3 CDs, Sony Classical, enr. 1979, reed. 1997.

Le voici donc, ce Serse que tout le monde connaît grâce à son arioso « Ombra Mai Fu », magnifique déclaration d’amour d’un monarque persan à un platane (!). Le livret est plus que brouillon, grouillant de situations plus invraisemblables les unes que les autres, de rebondissements en tout genre, de quiproquos complexes. Ironie et décalage sont les armes de cet enchevêtrement délirant qui comprend en vrac une princesse déguisée en soldat, un serviteur travesti en marchand de fleurs, la destruction d’un pont et trois lettres qui plongent les personnages (comme l’auditeur) dans l’incompréhension la plus totale… Inutile, donc, de chercher à s’y retrouver sérieusement. 

Alors qu’il ne bénéficiait que d’une distribution médiocre, la musique de Händel, dans l’un de ces derniers opéras, est absolument magnifique, pleine d’humour et d’inventivité. On a l’impression que l’auteur prolifique pastiche sa quarantaine d’opéras seria. Les airs sont peu catholiques: pas de da capo le plus souvent, des ritournelles d’ouverture absentes, beaucoup d’arioso. Les mouvements sont très brefs, sans véritable continuité narrative (impossible à atteindre vu le livret). Chacun est une sorte de caricature: la pastorale, l’air héroïque comme l’explosion de fureur sont figurés; mais de telle façon qu’ils semblent décalés, ridicules ou pathétiques. 
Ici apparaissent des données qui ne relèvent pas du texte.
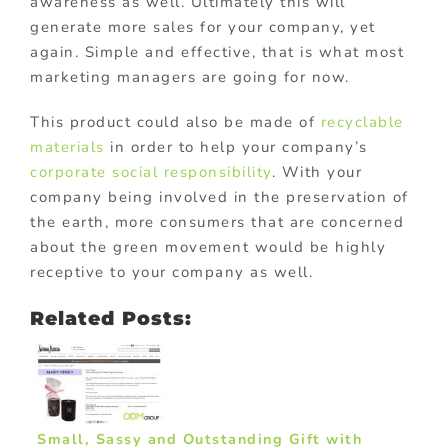
awareness as well. Ultimately this will
generate more sales for your company, yet
again. Simple and effective, that is what most
marketing managers are going for now.
This product could also be made of
recyclable
materials
in order to help your company’s
corporate social responsibility
. With your
company being involved in the preservation of
the earth, more consumers that are concerned
about the green movement would be highly
receptive to your company as well.
Related Posts:
Small, Sassy and Outstanding Gift with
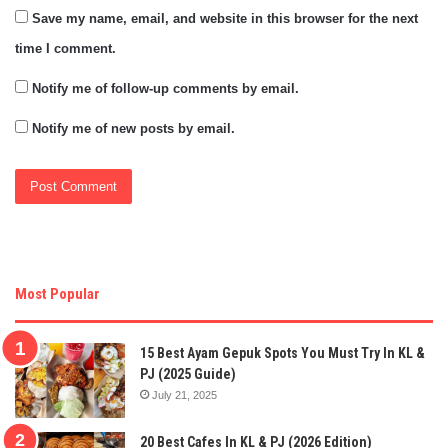
Save my name, email, and website in this browser for the next
time I comment.
Notify me of follow-up comments by email.
Notify me of new posts by email.
Most Popular
15 Best Ayam Gepuk Spots You Must Try In KL &
PJ (2025 Guide)
July 21, 2025
20 Best Cafes In KL & PJ (2026 Edition)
On a beaucoup parlé de l’incohérence de l’orchestre de Malgoire, de sa faiblesse et de son inconsistance. Or, il s’avère à l’écoute que La Grande Ecurie & La Chambre du Roy se porte plutôt bien. L’orchestre est pontifiant, ampoulé, précieux (Peut-être cela est-il dû à l’habitude de Malgoire de conduire du Lully). Dans un autre opéra de Händel, cela aurait été une faute, pour Serse, c’est un trait d’autodérision. 

Le vrai problème provient surtout des tempi. Malgoire n’a aucun sens dramatique général et l’intrigue ne semble pas avancer. Il y manque du souffle, des ruptures, des contrastes; en deux mots, de la vie et du mouvement. Les récitatifs sont excellents, les chanteurs jouent la comédie et s’imprègnent de la cocasserie de leurs rôles respectifs. Les airs sont tous bien interprétés… sauf le fameux Ombra Mai Fu chanté trop vite et sans passion. Le platane dut être bien déçu. Les artistes sont tous bons, en particulier Carolyn Watkinson (qui a le rôle le plus éprouvant) et le contre-ténor Paul Esswood. Les timbres sont très « baroqueux » et même Barbara Hendricks tire son épingle du jeu avec brio. Pour le reste, on regrette une certaine monotonie, d’autant plus que l’opéra dure près de trois heures qui finissent par devenir lassantes.

En bref, c’est un enregistrement fort honorable que le chef français nous proposait là il y a déjà vingt ans, constitué d’un assemblage de jolis airs sur papier glacé, charmants et sans intensité. 

Viet-Linh NGUYEN

Autre enregistrement : Celui de Nicholas Mac Gegan à la tête du Hanover Band. Plus handelien, plus « sérieux », plus contrasté. On gagne en profondeur ce qu’on perd en ironie. Le DVD de Christophe Rousset (TDK) est très bien chanté malgré des coupes, et une mise en scène assez lourde.

Technique : Bon enregistrement. Remasterisé avec le procédé SBM (Super Bit Maping) de Sony. On entend les pas des chanteurs dans l’Eglise Notre-Dame du Liban à Paris où l’œuvre fut enregistrée.